In much the same way as Notoriety, the gamemaster determines when the actions of a runner should be awarded a point of Public Awareness. Some examples include:
*Fighting with law enforcement or some other High Threat Response team
*Extracting a well-known person Blowing something up in a populated area
*Leaving significant physical evidence
*Being seen by many eyewitnesses
*Broadcasting or posting videos of your crimes on your Matrix fansite
How well the public actually knows a runner is determined by the level of their Public Awareness. Whether an individual person knows a runner can be deter- mined using the Public Awareness Level Table below.
Public Awareness, in terms of game mechanics, acts in one of two ways. Either as positive modifier to one’s Social Limit when attempting legwork in order to find data on an individual (use the target’s Public Awareness score as the modifier to the one conducting the legwork) or when conducting a Matrix Search, Public Awareness score of the target of the search acts as a positive modifier to one’s Data Processing Limit when actually conducting the Matrix Search action.

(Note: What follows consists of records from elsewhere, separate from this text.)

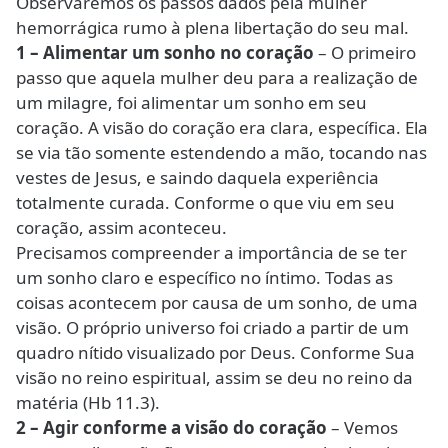
Observaremos os passos dados pela mulher
hemorrágica rumo à plena libertação do seu mal.
1 – Alimentar um sonho no coração
– O primeiro
passo que aquela mulher deu para a realização de
um milagre, foi alimentar um sonho em seu
coração. A visão do coração era clara, específica. Ela
se via tão somente estendendo a mão, tocando nas
vestes de Jesus, e saindo daquela experiência
totalmente curada. Conforme o que viu em seu
coração, assim aconteceu.
Precisamos compreender a importância de se ter
um sonho claro e específico no íntimo. Todas as
coisas acontecem por causa de um sonho, de uma
visão. O próprio universo foi criado a partir de um
quadro nítido visualizado por Deus. Conforme Sua
visão no reino espiritual, assim se deu no reino da
matéria (Hb 11.3).
2 – Agir conforme a visão do coração
– Vemos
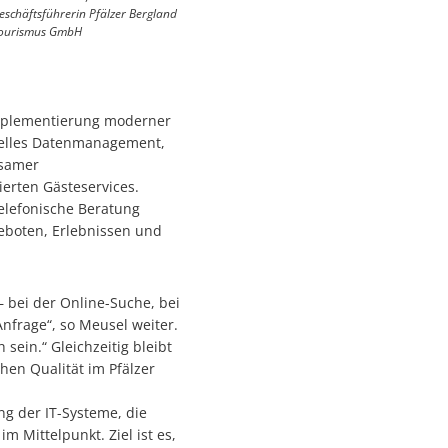
eschäftsführerin Pfälzer Bergland
ourismus GmbH
 Implementierung moderner
onelles Datenmanagement,
nsamer
erten Gästeservices.
telefonische Beratung
eboten, Erlebnissen und
– bei der Online-Suche, bei
Anfrage“, so Meusel weiter.
sein.“ Gleichzeitig bleibt
chen Qualität im Pfälzer
g der IT-Systeme, die
 Mittelpunkt. Ziel ist es,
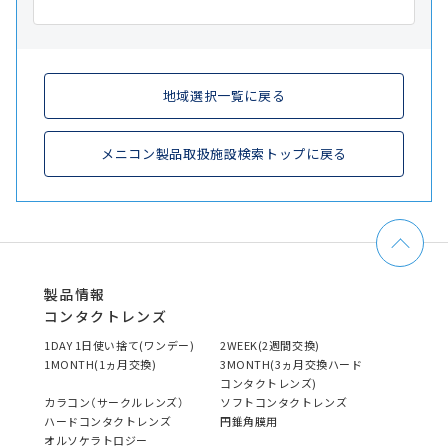
地域選択一覧に戻る
メニコン製品取扱施設検索トップに戻る
製品情報
コンタクトレンズ
1DAY 1日使い捨て(ワンデー)
2WEEK(2週間交換)
1MONTH(1ヵ月交換)
3MONTH(3ヵ月交換ハード
コンタクトレンズ)
カラコン（サークルレンズ）
ソフトコンタクトレンズ
ハードコンタクトレンズ
円錐角膜用
オルソケラトロジー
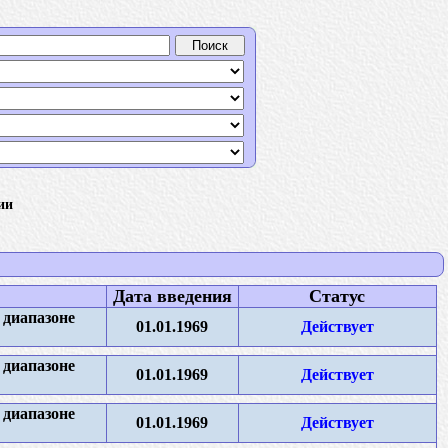
ии
Дата введения
Статус
диапазоне
01.01.1969
Действует
диапазоне
01.01.1969
Действует
диапазоне
01.01.1969
Действует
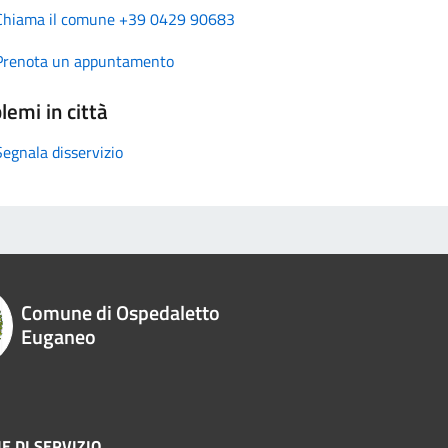
Chiama il comune +39 0429 90683
Prenota un appuntamento
lemi in città
Segnala disservizio
Comune di Ospedaletto
Euganeo
E DI SERVIZIO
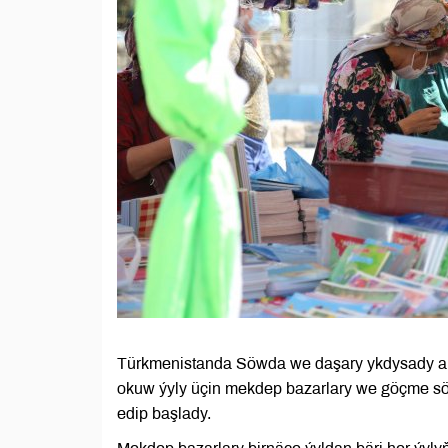
Türkmenistanda Söwda we daşary ykdysady arag
okuw ýyly üçin mekdep bazarlary we göçme sö
edip başlady.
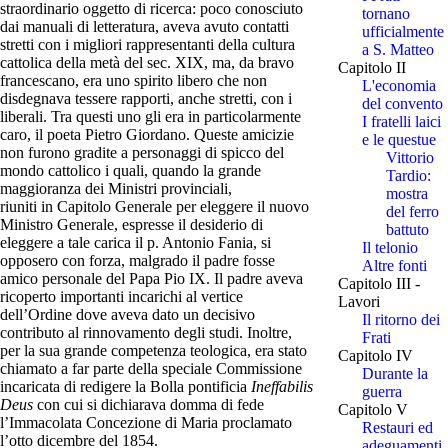
straordinario oggetto di ricerca: poco conosciuto
tornano
dai manuali di letteratura, aveva avuto contatti
ufficialmente
stretti con i migliori rappresentanti della cultura
a S. Matteo
cattolica della metà del sec. XIX, ma, da bravo
Capitolo II
francescano, era uno spirito libero che non
L'economia
disdegnava tessere rapporti, anche stretti, con i
del convento
liberali. Tra questi uno gli era in particolarmente
I fratelli laici
caro, il poeta Pietro Giordano. Queste amicizie
e le questue
non furono gradite a personaggi di spicco del
Vittorio
mondo cattolico i quali, quando la grande
Tardio:
maggioranza dei Ministri provinciali,
mostra
riuniti in Capitolo Generale per eleggere il nuovo
del ferro
Ministro Generale, espresse il desiderio di
battuto
eleggere a tale carica il p. Antonio Fania, si
Il telonio
opposero con forza, malgrado il padre fosse
Altre fonti
amico personale del Papa Pio IX. Il padre aveva
Capitolo III -
ricoperto importanti incarichi al vertice
Lavori
dell’Ordine dove aveva dato un decisivo
Il ritorno dei
contributo al rinnovamento degli studi. Inoltre,
Frati
per la sua grande competenza teologica, era stato
Capitolo IV
chiamato a far parte della speciale Commissione
Durante la
incaricata di redigere la Bolla pontificia
Ineffabilis
guerra
Deus
con cui si dichiarava domma di fede
Capitolo V
l’Immacolata Concezione di Maria proclamato
Restauri ed
l’otto dicembre del 1854.
adeguamenti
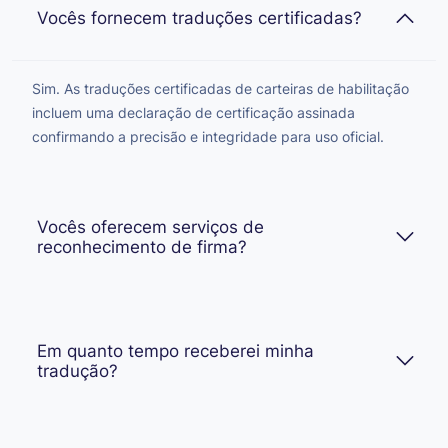
Vocês fornecem traduções certificadas?
Sim. As traduções certificadas de carteiras de habilitação
incluem uma declaração de certificação assinada
confirmando a precisão e integridade para uso oficial.
Vocês oferecem serviços de
reconhecimento de firma?
Em quanto tempo receberei minha
tradução?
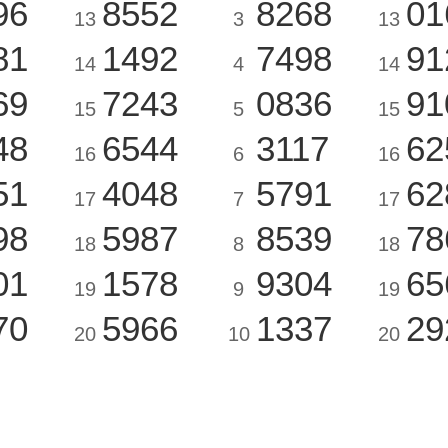
96
8552
8268
01
13
3
13
81
1492
7498
91
14
4
14
69
7243
0836
91
15
5
15
48
6544
3117
62
16
6
16
51
4048
5791
62
17
7
17
98
5987
8539
78
18
8
18
01
1578
9304
65
19
9
19
70
5966
1337
29
20
10
20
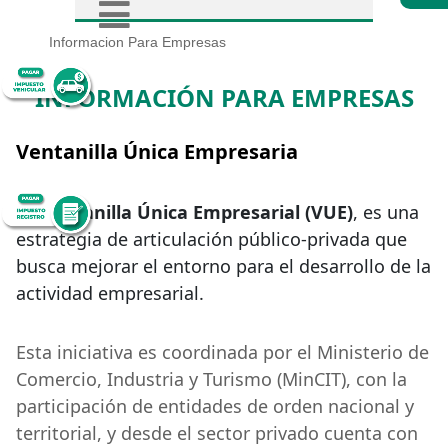
Informacion Para Empresas
INFORMACIÓN PARA EMPRESAS
Ventanilla Única Empresaria
La
Ventanilla Única Empresarial (VUE)
, es una
estrategia de articulación público-privada que
busca mejorar el entorno para el desarrollo de la
actividad empresarial.
Esta iniciativa es coordinada por el Ministerio de
Comercio, Industria y Turismo (MinCIT), con la
participación de entidades de orden nacional y
territorial, y desde el sector privado cuenta con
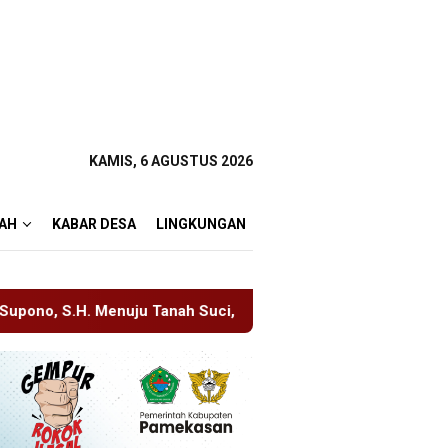
KAMIS, 6 AGUSTUS 2026
AH
KABAR DESA
LINGKUNGAN
h Suci, Manajemen Pastikan Pelayanan Berita Tetap Maksimal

Note- However, if a character attempts to do their own electronic search via a computer or telecom or another such device attributed to the 2050s but do not make such an attempt in VR mode then one half (rounded down) of the Public Awareness score belonging (if any) to the target acts as a dice pool modifier to the searcher’s computer skill dice pool during the extended test which comprises the actual electronic search.
3. Smartgun Systems & Smartlinks
Smartgun system: This connects a firearm or a projectile weapon directly to the user’s smartlink. Incorporating a small camera and laser range finder, the smartlink keeps track of ammunition, heat buildup, and material stress. If you have a smartlink, you can mentally switch between gun modes, eject a clip, and fire the gun without pulling the trigger. The camera lets you shoot around corners without exposing yourself to return fire (at a –3 dice pool penalty). The system makes use of advanced calculation software, allowing for precisely calculated trajectories and high precision over any distance.
If you’re using a smartlink, the smartgun system increases the gun’s Accuracy by 2. The smartgun features are accessed either by universal access port cable to an imaging device (like glasses, goggles, or a datajack for someone with cybereyes) or (later, after 2065) by a wireless connection working in concert with direct neural interface.
Retrofitting a firearm with an internal smartgun system doubles the weapon’s price and adds 2 to its Availability. An external smartgun system can be attached to the top mount or underbarrel mount with an Armorer + Logic (4, 1 hour) Extended Test. The small camera has a capacity of 1 and can be equipped with vision enhancements (p. 444).
Additional Benefit: A smartlink provides a dice pool bonus to all attacks with the weapon: +1 if you’re using gear with a smartlink or +2 if you’re using an augmentation for which you paid Essence. Ejecting a clip and changing fire modes are Free Actions.